- **Data extract**:
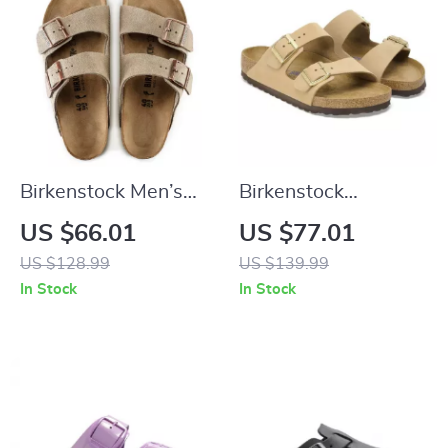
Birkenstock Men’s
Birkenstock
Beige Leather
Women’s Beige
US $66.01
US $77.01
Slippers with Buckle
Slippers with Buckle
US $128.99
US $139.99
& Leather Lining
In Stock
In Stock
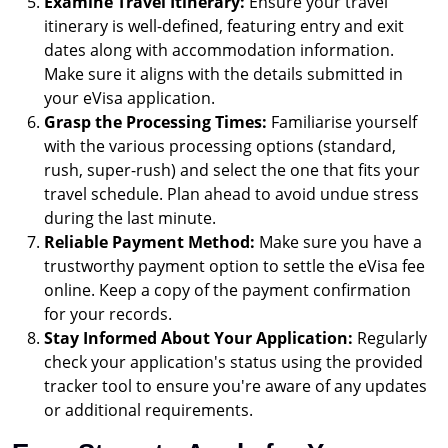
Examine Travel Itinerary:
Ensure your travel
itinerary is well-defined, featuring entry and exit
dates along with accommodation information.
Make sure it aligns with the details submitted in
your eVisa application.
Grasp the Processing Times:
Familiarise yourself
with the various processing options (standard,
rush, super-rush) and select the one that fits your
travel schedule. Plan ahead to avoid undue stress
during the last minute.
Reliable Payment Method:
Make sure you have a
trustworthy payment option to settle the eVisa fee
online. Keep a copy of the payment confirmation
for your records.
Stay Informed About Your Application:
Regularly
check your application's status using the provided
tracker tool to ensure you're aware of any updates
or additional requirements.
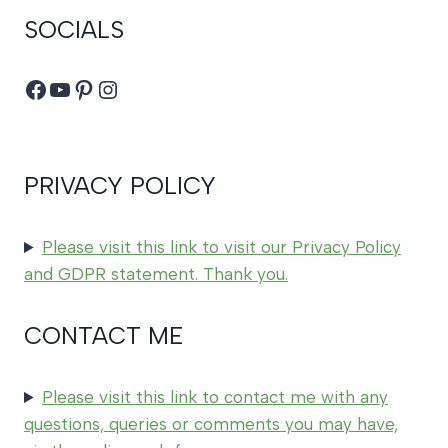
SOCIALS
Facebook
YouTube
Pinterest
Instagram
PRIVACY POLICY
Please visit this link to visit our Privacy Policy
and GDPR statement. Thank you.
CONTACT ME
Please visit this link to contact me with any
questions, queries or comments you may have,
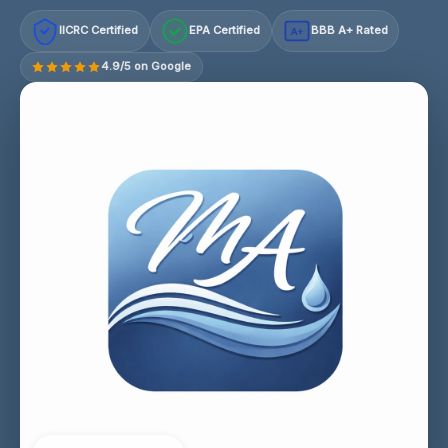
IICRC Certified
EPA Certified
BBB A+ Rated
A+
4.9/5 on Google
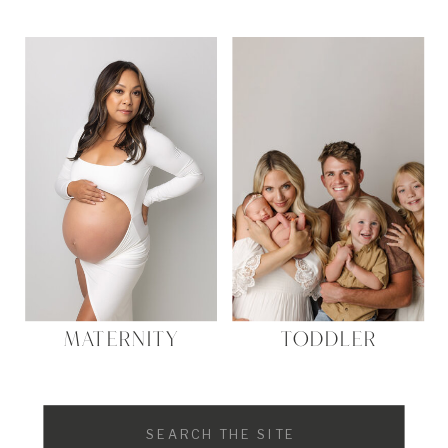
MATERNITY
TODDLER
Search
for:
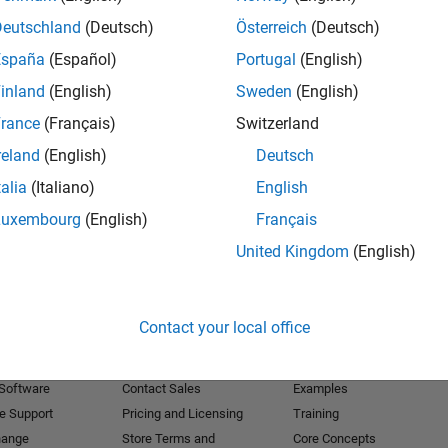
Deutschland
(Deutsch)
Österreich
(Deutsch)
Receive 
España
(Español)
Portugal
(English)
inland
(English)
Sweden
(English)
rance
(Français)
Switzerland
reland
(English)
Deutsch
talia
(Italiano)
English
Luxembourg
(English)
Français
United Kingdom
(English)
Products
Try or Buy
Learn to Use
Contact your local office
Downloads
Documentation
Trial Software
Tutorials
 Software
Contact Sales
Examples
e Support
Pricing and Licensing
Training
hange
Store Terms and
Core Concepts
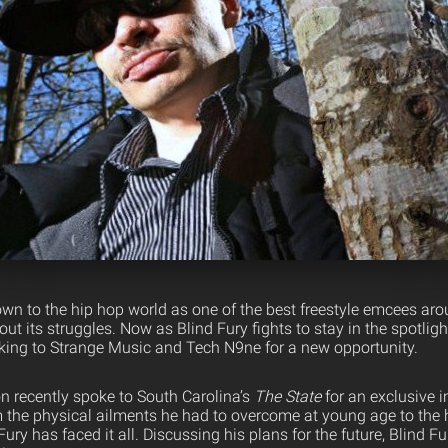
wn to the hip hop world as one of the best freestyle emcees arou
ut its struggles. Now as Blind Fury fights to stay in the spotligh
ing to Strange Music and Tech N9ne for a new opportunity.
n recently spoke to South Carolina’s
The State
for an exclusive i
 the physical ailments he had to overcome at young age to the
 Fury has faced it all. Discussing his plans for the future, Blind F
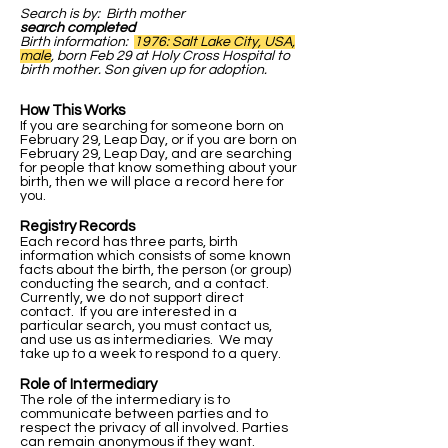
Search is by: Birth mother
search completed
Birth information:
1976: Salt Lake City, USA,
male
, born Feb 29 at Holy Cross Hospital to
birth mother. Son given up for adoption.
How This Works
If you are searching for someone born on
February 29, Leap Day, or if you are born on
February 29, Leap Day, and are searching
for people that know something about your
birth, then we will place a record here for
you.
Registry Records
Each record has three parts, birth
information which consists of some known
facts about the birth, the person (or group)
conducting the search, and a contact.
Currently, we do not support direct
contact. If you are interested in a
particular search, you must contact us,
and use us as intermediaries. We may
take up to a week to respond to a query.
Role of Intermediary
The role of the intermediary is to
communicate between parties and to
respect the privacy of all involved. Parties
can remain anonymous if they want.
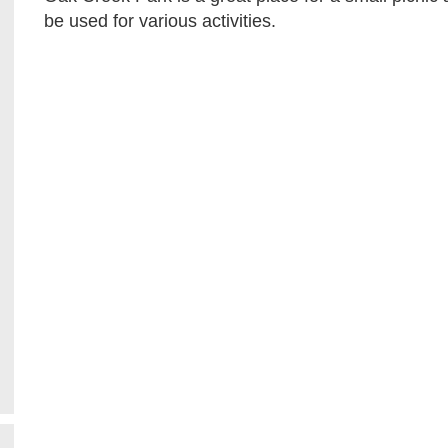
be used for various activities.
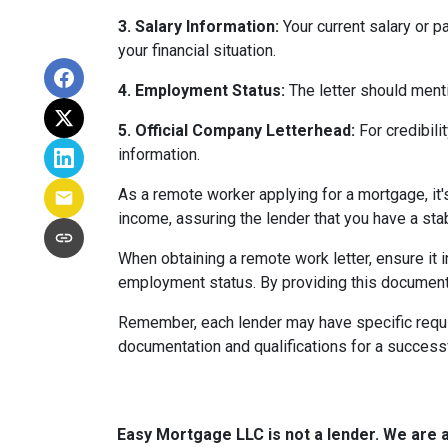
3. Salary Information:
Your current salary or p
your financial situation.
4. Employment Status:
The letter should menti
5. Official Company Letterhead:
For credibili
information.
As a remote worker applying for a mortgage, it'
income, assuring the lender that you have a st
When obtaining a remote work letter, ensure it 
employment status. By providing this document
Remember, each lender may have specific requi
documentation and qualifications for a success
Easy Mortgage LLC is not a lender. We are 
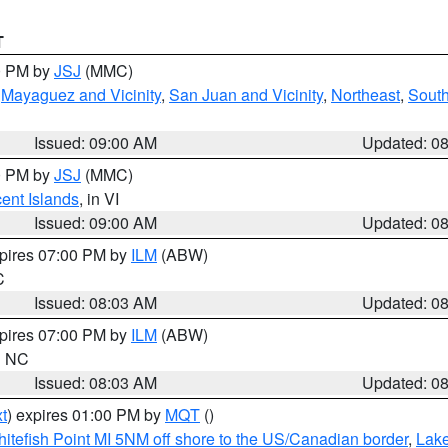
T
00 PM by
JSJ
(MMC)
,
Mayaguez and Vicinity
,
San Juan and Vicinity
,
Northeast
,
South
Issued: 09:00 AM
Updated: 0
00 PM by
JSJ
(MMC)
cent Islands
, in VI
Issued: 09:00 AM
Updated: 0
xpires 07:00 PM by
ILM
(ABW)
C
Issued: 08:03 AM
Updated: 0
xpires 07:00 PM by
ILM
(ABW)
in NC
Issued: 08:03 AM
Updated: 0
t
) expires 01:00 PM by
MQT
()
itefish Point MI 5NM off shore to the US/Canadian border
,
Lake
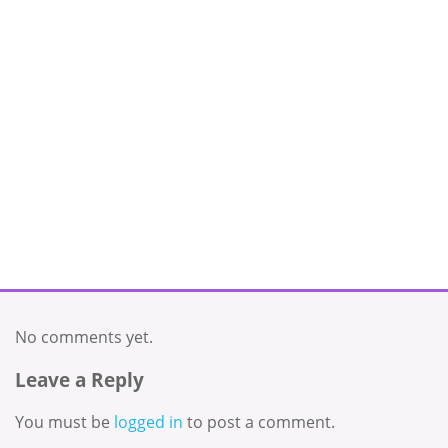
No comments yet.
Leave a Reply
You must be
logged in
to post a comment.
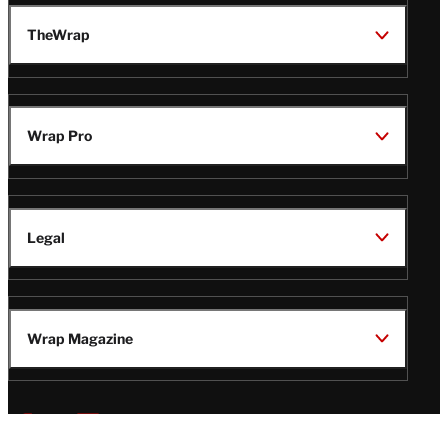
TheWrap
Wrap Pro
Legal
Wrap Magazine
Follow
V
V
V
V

- **Problem statement**: Return each line of the data where the word "South" appears.

- **Exercise response**:
n recently spoke to South Carolina’s
South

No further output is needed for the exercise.